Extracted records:
━━━━━━

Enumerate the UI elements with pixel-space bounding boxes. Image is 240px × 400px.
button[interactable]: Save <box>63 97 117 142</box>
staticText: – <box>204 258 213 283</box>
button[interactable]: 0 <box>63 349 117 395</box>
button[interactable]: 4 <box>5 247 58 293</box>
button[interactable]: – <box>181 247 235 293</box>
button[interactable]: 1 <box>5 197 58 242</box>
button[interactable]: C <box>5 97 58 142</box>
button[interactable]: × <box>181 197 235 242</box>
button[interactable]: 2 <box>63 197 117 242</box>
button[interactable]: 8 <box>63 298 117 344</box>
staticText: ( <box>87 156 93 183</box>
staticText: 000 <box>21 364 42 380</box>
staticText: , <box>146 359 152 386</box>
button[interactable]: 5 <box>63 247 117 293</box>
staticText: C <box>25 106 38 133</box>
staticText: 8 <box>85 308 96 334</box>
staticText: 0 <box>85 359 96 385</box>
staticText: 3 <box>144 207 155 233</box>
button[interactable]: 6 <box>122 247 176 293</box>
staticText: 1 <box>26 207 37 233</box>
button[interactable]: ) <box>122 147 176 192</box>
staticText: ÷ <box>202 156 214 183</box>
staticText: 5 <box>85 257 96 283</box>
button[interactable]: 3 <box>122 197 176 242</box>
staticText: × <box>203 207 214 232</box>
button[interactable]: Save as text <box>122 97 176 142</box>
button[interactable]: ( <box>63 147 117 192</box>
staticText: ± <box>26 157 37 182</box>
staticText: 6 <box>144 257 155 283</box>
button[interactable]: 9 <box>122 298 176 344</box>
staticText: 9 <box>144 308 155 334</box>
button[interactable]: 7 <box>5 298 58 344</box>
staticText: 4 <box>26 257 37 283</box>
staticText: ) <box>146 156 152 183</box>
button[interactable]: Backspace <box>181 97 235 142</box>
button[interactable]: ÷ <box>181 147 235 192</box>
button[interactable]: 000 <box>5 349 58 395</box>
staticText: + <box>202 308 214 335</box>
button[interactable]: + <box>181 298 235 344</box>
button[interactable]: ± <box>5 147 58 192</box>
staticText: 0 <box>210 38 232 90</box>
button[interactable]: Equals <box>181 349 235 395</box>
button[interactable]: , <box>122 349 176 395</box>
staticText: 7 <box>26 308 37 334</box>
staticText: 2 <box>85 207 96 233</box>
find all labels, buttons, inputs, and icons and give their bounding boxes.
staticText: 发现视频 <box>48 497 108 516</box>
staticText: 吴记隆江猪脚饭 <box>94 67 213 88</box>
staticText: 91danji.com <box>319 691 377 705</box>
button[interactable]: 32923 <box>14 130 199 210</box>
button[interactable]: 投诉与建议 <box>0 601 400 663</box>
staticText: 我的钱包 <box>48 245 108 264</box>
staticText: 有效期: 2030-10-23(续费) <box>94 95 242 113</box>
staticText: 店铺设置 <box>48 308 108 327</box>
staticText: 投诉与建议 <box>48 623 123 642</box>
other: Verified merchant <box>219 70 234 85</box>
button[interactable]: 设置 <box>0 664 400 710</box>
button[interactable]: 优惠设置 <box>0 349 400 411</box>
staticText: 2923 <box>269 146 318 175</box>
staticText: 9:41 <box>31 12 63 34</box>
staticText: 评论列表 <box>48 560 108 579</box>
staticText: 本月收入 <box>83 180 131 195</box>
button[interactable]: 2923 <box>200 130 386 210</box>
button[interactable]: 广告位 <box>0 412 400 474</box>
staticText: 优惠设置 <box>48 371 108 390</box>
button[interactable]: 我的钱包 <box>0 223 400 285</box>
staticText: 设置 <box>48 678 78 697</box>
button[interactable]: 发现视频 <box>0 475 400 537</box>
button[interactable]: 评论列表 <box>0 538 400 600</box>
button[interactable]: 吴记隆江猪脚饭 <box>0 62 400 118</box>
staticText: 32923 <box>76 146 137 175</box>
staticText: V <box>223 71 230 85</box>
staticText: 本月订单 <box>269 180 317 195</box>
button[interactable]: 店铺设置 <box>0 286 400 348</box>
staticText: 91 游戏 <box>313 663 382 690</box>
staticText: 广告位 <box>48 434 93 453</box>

━━━━━━

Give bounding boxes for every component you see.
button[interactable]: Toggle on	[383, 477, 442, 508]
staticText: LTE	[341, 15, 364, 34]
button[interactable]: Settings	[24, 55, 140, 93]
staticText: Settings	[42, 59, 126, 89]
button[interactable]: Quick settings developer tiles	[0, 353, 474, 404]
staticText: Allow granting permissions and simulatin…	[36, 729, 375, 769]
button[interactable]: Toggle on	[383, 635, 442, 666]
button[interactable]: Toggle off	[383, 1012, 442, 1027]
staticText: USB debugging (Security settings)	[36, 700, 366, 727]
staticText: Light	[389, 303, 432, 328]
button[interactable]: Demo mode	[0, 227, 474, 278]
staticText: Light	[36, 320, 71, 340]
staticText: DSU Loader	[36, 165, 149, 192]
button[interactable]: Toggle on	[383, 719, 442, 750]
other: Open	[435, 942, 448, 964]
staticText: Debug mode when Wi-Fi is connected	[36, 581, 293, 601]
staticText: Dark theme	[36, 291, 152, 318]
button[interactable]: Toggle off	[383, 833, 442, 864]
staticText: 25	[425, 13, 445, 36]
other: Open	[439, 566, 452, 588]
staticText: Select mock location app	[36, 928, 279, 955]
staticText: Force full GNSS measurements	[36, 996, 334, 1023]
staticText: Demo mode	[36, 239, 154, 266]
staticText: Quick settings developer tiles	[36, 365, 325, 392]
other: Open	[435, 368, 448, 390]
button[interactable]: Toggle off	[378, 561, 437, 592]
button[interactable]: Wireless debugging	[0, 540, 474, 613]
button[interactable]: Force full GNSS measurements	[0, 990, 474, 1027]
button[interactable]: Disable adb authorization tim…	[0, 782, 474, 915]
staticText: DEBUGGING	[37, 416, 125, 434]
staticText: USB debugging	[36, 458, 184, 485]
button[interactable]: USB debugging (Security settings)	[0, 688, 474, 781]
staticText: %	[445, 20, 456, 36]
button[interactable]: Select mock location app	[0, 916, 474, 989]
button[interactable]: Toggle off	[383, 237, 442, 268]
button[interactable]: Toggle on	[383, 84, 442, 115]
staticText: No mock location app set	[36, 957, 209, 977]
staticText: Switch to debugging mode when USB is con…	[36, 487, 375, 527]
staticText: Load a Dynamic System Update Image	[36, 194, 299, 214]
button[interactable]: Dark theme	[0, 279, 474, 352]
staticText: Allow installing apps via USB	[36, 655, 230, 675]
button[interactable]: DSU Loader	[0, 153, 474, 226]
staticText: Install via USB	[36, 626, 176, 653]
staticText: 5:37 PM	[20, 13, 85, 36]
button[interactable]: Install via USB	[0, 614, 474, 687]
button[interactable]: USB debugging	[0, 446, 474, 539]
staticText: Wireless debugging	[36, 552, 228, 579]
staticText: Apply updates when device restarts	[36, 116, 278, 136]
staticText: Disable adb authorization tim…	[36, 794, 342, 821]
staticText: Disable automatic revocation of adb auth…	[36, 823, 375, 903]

━━━━━━

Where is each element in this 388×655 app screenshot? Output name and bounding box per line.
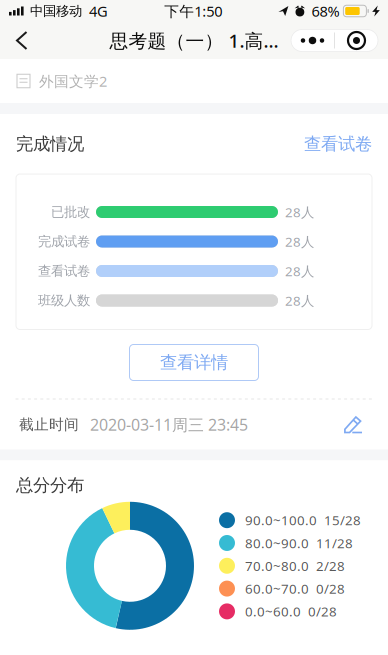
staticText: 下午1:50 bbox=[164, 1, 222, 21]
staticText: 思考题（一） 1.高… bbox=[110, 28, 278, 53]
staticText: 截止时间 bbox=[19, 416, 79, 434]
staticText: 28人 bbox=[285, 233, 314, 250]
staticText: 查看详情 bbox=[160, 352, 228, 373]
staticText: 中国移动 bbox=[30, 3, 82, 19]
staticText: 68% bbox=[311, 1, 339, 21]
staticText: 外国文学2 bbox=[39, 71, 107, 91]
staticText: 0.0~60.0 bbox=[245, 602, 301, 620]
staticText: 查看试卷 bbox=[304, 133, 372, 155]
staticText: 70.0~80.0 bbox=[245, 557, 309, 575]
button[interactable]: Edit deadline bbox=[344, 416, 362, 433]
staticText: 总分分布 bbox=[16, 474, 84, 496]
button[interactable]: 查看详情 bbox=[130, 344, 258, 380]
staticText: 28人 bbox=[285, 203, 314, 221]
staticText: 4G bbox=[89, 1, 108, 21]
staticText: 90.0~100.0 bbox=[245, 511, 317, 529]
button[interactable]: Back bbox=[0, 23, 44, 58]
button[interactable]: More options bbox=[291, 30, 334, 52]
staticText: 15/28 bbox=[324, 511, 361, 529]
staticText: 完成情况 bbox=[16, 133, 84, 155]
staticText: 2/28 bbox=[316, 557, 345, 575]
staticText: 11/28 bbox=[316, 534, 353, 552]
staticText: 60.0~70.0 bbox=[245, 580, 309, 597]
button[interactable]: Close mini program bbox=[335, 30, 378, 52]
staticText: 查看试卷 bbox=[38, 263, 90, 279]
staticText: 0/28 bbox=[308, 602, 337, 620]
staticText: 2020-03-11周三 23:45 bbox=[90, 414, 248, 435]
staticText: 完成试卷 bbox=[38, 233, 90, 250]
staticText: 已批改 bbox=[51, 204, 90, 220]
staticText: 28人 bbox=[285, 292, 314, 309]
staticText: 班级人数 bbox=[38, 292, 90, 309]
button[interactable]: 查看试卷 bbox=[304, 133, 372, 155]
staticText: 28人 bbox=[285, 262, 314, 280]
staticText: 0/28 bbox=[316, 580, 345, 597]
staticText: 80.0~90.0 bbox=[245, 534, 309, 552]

━━━━━━

=== The problem ===
All lines of the entries above where "Select" turns up should be reported.

=== Result of the task ===
staticText: Select mock location app	[36, 928, 279, 955]
button[interactable]: Select mock location app	[0, 916, 474, 989]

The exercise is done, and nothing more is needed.